Des mesures urgentes d’assainissement nécessaires
Coire: La cathédrale expropriée par la Confédération? (190594)
Coire, 19mai(APIC) La cathédrale de Coire sera-t-elle expropriée par la
Confédération si sa dégradation persistante n’est pas stoppée? Telle est la
question que se posent les amateurs d’art de Suisse en apprenant le peu
d’empressement du chapitre cathédral à participer au financement des mesures d’assainissement urgentes.
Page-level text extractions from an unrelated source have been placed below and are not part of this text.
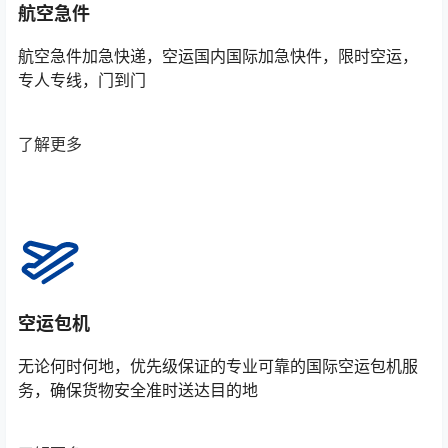
航空急件
航空急件加急快递，空运国内国际加急快件，限时空运，
专人专线，门到门
了解更多
空运包机
无论何时何地，优先级保证的专业可靠的国际空运包机服
务，确保货物安全准时送达目的地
La première de ces mesures devisé à 240’000 francs est le remplacement
du chauffage à air chaud coupable selon les spécialistes de la dégradation
des précieuses statues de bois du maître-autel et de la molasse du tabernacle. D’autres dommages ont été constaté dans le mur qui jouxte le cimetière
des chanoines qui est très humide.
Un assainissement de ce mur exige la destruction des tombes ou au moins
le déplacement des restes mortels des chanoines enterrés à cet endroit. Une
question délicate dont la solution exigera beaucoup de tact puisqu’on vient
d’enterrer à cet endroit Mgr Johannes Vonderach, ancien évêque de Coire.
La question des travaux est encore rendue plus complexe car le chapitre
n’est pas la seule instance intéressée. La collectivité ecclésiastique de
Coire, fondée en 1992, est également co-propriétaire de la cathédrale puisque l’édifice sert également d’église paroissiale. Elle est disposée à assumer sa part des frais d’assainissement. De même le Conseil d’administration du diocèse, qui selon le droit canon entoure l’évêque pour les questions financières, a exprimé sa disponibilité à participer aux coûts des
mesures urgentes. Il n’en est pas de même pour les chanoines du chapitre
qui, semblent-ils, n’arrivent pas à s’entendre. Le 23 mars, ils ont ainsi
refusé d’apporter leur obole pour la sauvegarde de la cathédrale. Les chanoines disposent en principe pour cela de la Fondation de la cathédrale
dont la tâche est, selon ses statuts, de pourvoir à l’entretien de la cathédrale. L’état actuel des finances de cette Fondation n’est pas très
clair. La maison du prévôt vient dêtre restaurée à grand frais.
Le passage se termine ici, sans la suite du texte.